Aguiar and Amador emphasize that their model makes another departure from the standard Ramsey analysis: an assumption that the government lacks commitment to tax, transfer and debt repayment promises. That too seems a believable premise. Pragmatic government leaders are likely to change policies to fit present-day economic reality rather than the realities that faced their nations last year or the year before.

Environment, analysis and extensions

The economists begin their work by designing a mathematical model to study optimal taxation for an economic environment populated by households, firms and the government in a small economy that interacts with other nations through product and credit markets.

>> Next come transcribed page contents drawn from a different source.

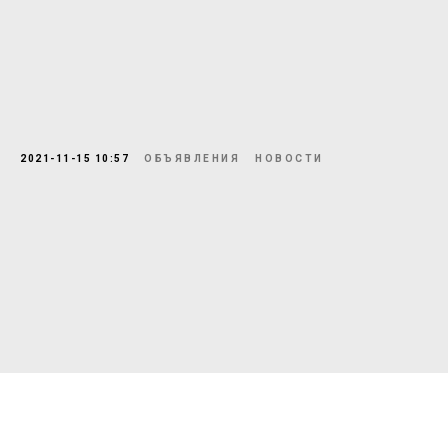
2021-11-15 10:57
ОБЪЯВЛЕНИЯ
НОВОСТИ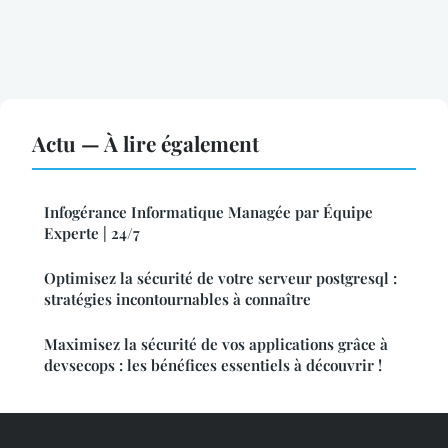
Actu — À lire également
Infogérance Informatique Managée par Équipe
Experte | 24/7
Optimisez la sécurité de votre serveur postgresql :
stratégies incontournables à connaître
Maximisez la sécurité de vos applications grâce à
devsecops : les bénéfices essentiels à découvrir !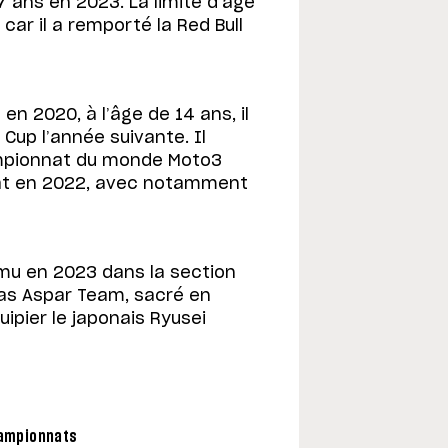
17 ans en 2023. La limite d’âge
car il a remporté la Red Bull
en 2020, à l’âge de 14 ans, il
 Cup l’année suivante. Il
ampionnat du monde Moto3
ultat en 2022, avec notamment
omu en 2023 dans la section
as Aspar Team, sacré en
ipier le japonais Ryusei
championnats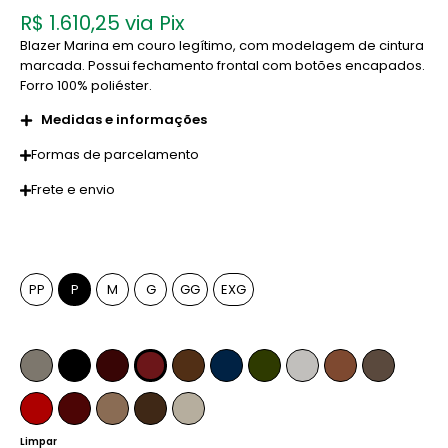
R$
1.610,25
via Pix
Blazer Marina em couro legítimo, com modelagem de cintura
marcada. Possui fechamento frontal com botões encapados.
Forro 100% poliéster.
Medidas e informações
Formas de parcelamento
Frete e envio
Tamanho
PP
P
M
G
GG
EXG
Cor
Fendi
Preto
Pinhão
Marsala
Whiskey
Azul Marinho
Verde Musgo
Off-White
Caramelo
Anelina
Vermelho Ferrari
Bordô
Camel
Tabaco
Pérola
Limpar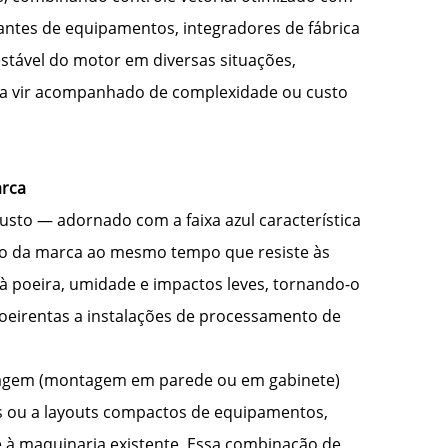
cantes de equipamentos, integradores de fábrica
stável do motor em diversas situações,
a vir acompanhado de complexidade ou custo
arca
sto — adornado com a faixa azul característica
nto da marca ao mesmo tempo que resiste às
e à poeira, umidade e impactos leves, tornando-o
oeirentas a instalações de processamento de
ntagem (montagem em parede ou em gabinete)
as ou a layouts compactos de equipamentos,
te à maquinaria existente. Essa combinação de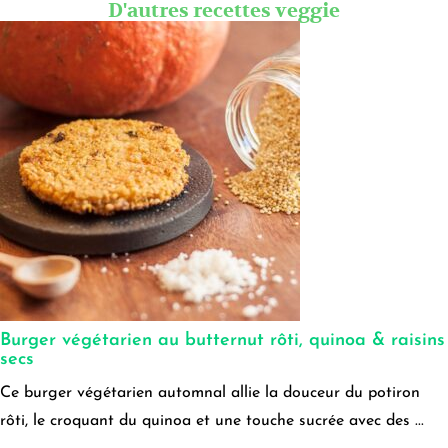
D'autres recettes veggie
Burger végétarien au butternut rôti, quinoa & raisins
secs
Ce burger végétarien automnal allie la douceur du potiron
rôti, le croquant du quinoa et une touche sucrée avec des ...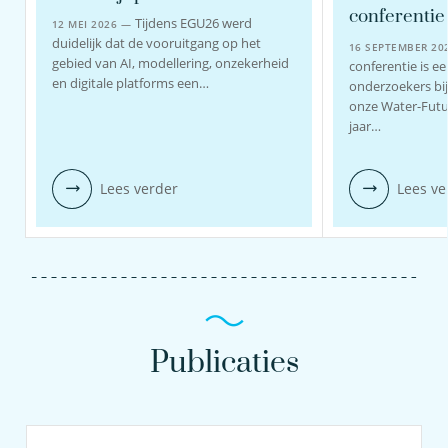
conferentie
Tijdens EGU26 werd
12 MEI 2026 —
duidelijk dat de vooruitgang op het
16 SEPTEMBER 2
gebied van AI, modellering, onzekerheid
conferentie is e
en digitale platforms een…
onderzoekers bi
onze Water-Futu
jaar…
Lees verder
Lees ve
Publicaties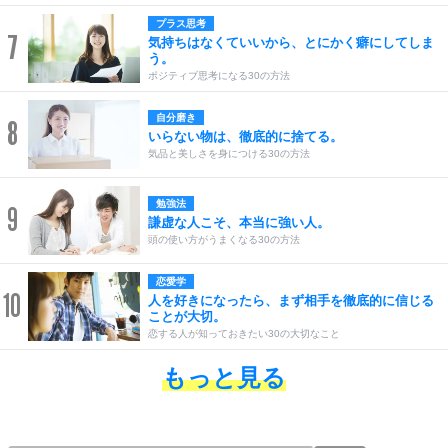
プラス思考
7
気持ちはなくていいから、とにかく癖にしてしま
う。
ポジティブ思考になる30の方法
自分磨き
8
いらない物は、徹底的に捨てる。
気品と美しさを身につける30の方法
勉強法
9
謙虚な人こそ、本当に強い人。
頭の使い方がうまくなる30の方法
恋愛学
10
人を好きになったら、まず相手を徹底的に信じる
ことが大切。
恋する人が知っておきたい30の大切なこと
もっと見る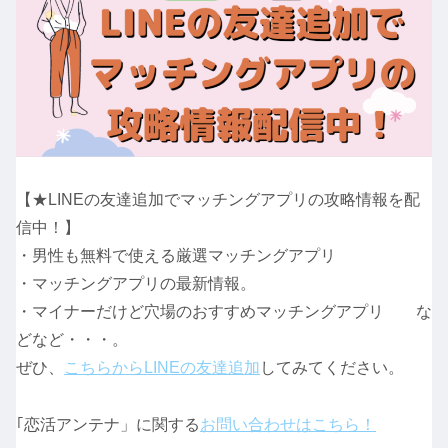
【★LINEの友達追加でマッチングアプリの攻略情報を配
信中！】
・男性も無料で使える厳選マッチングアプリ
・マッチングアプリの最新情報。
・マイナーだけど穴場のおすすめマッチングアプリ な
どなど・・・。
ぜひ、
こちらからLINEの友達追加
してみてください。
｢恋活アンテナ」に関する
お問い合わせはこちら！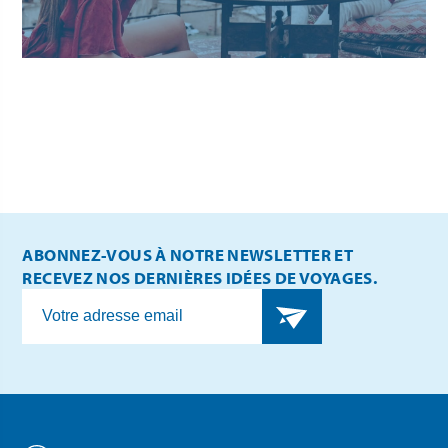
ABONNEZ-VOUS À NOTRE NEWSLETTER ET
RECEVEZ NOS DERNIÈRES IDÉES DE VOYAGES.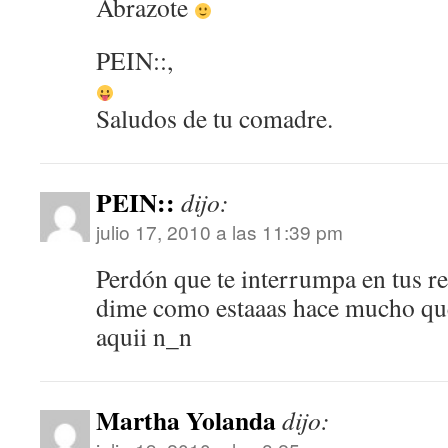
Abrazote
PEIN::,
Saludos de tu comadre.
PEIN::
dijo:
julio 17, 2010 a las 11:39 pm
Perdón que te interrumpa en tus r
dime como estaaas hace mucho qu
aquii n_n
Martha Yolanda
dijo: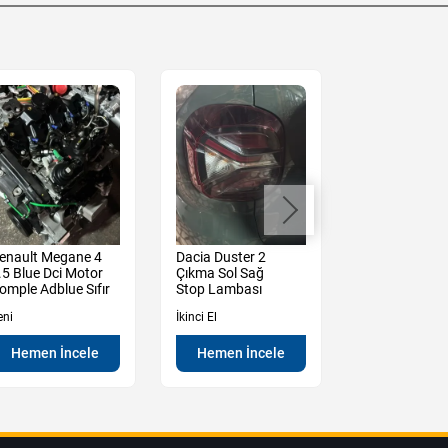
enault Megane 4
Dacia Duster 2
Dacia Duster 
.5 Blue Dci Motor
Çıkma Sol Sağ
Çıkma Sol
omple Adblue Sıfır
Stop Lambası
Ayna Manuel
eni
İkinci El
İkinci El
Hemen İncele
Hemen İncele
Hemen İn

They then derive the optimal fiscal policy for such an economy, finding the zero-labor-tax result. The result is “quite general,” they write. As long as certain conditions are met, labor tax is driven to zero in the long run. Somewhat surprisingly, this doesn’t mean that the government itself runs deficits year after year, thereby generating large public debt. Rather, the government uses claims against households and/or foreigners, plus net taxes on capital, to finance necessary public expenditures. “It is the household sector that is indebted in the long run, not the fiscal authority.”

Aguiar and Amador extend their benchmark model in several directions, including constraints on private as well as sovereign debt, alternative preference schemes and a closed economy (“autarky”). Each extension on the basic scheme highlights different features of the model. For instance, changing the discount rate or the sequence of politicians making fiscal policy decisions isn’t relevant to the outcome. “It is the private household’s impatience [relative to the world interest rate] that leads to zero long-run labor taxation.” The result also applies to closed economies as well as those engaged in global markets.

The economists also conclude that the insight they’ve reached is probably applicable in similar situations. “Namely, an economy that wishes to front load consumption and leisure should operate as efficiently as possible in the long run to maximize its debt servicing capacity,” they write. “This requires the fiscal authority to ‘make room’ by front loading its labor tax revenue.”